C ádiz, una de las ciudades trimilenarias más antiguas de Occidente, estuvo influenciada en su quehacer culinario por el pescado y la sal. A la llegada de los fenicios a estas costas del extremo del Mar Mediterráneo, a las puertas del Océano Atlántico, encontraron a sus pobladores, íberos que adoraban a solambove, dios bueno de la sal.
Los fenicios, griegos y romanos aportaron sistemas para pescar y conservar el pescado con ayuda de la sal o salazones, al igual que el sibaritismo gastronómico romano. Cádiz fue una de las principales productoras de la salsa garum, obtenida de las vísceras de pescados azules o escómbridos como caballa y atún, junto a capas de hierbas aromáticas y abundante sal, que aparece como ingrediente en muchas recetas de la época romana, para realzar el sabor de distintos platos.
Caballas para "Garum"
El autor Colmuela, nacido en el Gades romano del siglo I, fue uno de los primeros escritores que trataron el tema de la agricultura y la gastronomía en trece libros titulados De re rustica.
Más tarde, los árabes trajeron los sabores agridulces. Existían platos como gallina, carne o arroz con miel, además de confeccionar una repostería de dulces que aún permanecen tradicionales en algunos pueblos gaditanos.
Ya entonces existían los primitivos sistemas de pesca como corrales, jábegas y almadrabas, que al estilo de las actuales eran cercos para capturar distintas especies marinas, y en especial el preciado atún rojo que cada año sigue pasando de derecho en primavera para desovar en el Mediterráneo y que vuelve de revés, menos graso, después del verano
Pan y ajo para sopa de gato
Tras el descubrimiento de América, algunos viajes colombinos salieron de las costas gaditanas. Con el tiempo se creó un próspero núcleo gracias al comercio con las colonias de ultramar. De allí vinieron el tomate y el pimiento que enriquecieron al gazpacho andaluz, y otros alimentos como la importante patata o el cacao.
De esa época de trasiego entre el Nuevo Mundo y Cádiz, eran los mesones que albergaban y alimentaban a los viajeros. Ya existían platos tan antiguos como la sopa de gato a modo de sopa de ajo con pan, agua, sal y aceite o el caldillo de perro o sopa de pescado rociada con naranja agria, el puchero o guiso de legumbres y verduras con carnes y las panizas fritas de masa de harina. Además se consumían pescados, carnes y aves de corral.
El vino fue un importante acompañante en la mesa y en la cocina. Jerez de la Frontera, en el centro de la provincia, forma con Sanlúcar de Barrameda y El Puerto de Santa María el triángulo de las centenarias bodegas que crían los vinos finos, amontillados, olorosos y dulces, vinos que tomaron cuerpo gracias al contacto con la madera de los barriles en los que eran exportados a Inglaterra. Además de elaborar brandy y vinagre de vino.
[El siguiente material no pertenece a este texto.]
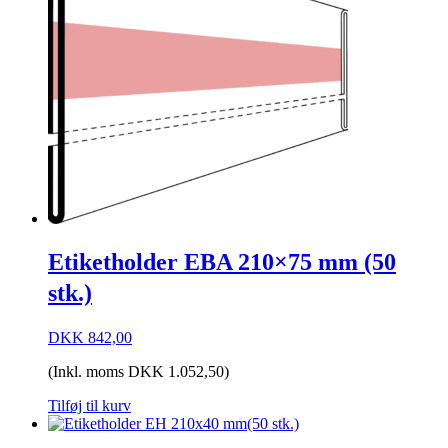
Etiketholder EBA 210×75 mm (50
stk.)
DKK
842,00
(Inkl. moms
DKK
1.052,50
)
Tilføj til kurv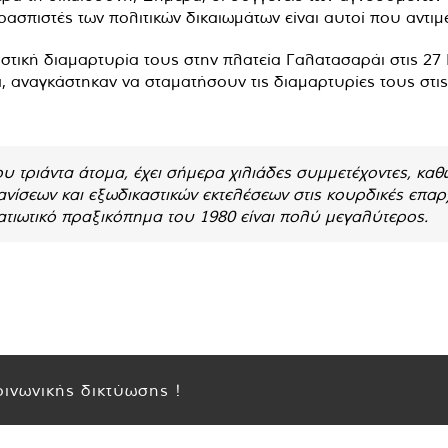
ασπιστές των πολιτικών δικαιωμάτων είναι αυτοί που αντιμ
στική διαμαρτυρία τους στην πλατεία Γαλατασαράι στις 27 
 αναγκάστηκαν να σταματήσουν τις διαμαρτυρίες τους στις
υ τριάντα άτομα, έχει σήμερα χιλιάδες συμμετέχοντες, καθ
νίσεων και εξωδικαστικών εκτελέσεων στις κουρδικές επαρ
ατιωτικό πραξικόπημα του 1980 είναι πολύ μεγαλύτερος.
ινωνικής δικτύωσης !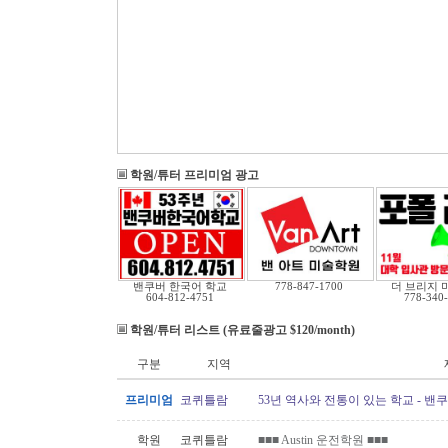
학원/튜터 프리미엄 광고
밴쿠버 한국어 학교
778-847-1700
더 브리지 
604-812-4751
778-340
학원/튜터 리스트 (유료줄광고 $120/month)
구분
지역
프리미엄
코퀴틀람
53년 역사와 전통이 있는 학교 - 밴
학원
코퀴틀람
■■■ Austin 운전학원 ■■■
El Doctor Thebussem, fue el seudónimo que utilizó el erudito y escritor Mariano Pardo de Figueroa, nacido en Medina Siidonia, para escribir de temas gastronómicos en importantes publicaciones españolas a finales del siglo XIX. Otro importante escritor gastronómico gaditano de la misma época fue Dionisio Pérez, nacido en Grazalema, autor de la Guía del Buen Comer Español, editada en 1929.
Tomates y patatas de America
En Cádiz no sólo se comen el consabido pescaíto frito y el gazpacho, pues a diferencia de otras cocinas, tiene importantes y variados ingredientes para elaborar un gran número de fórmulas culinarias.
De esta provincia son la dorada a la sal, las mojarras asadas, la urta a la roteña, el atún encebollado, las caballas con piriñaca, la caballa con fideos o babetas, el bienmesabe o cazón en adobo, el pescado en sobreusa, el robalo o lubina al horno, la raya a la naranja, las almejas a la marinera, los langostinos a la plancha, las gambas al ajillo, las tortillitas de camarones, los chocos con patatas, las coquinas de la isla, las ortiguillas de mar, los erizos, los ostiones y las galeras, además de la trucha al Majaceite o de El Bosque, el río truchero más meridional de Europa.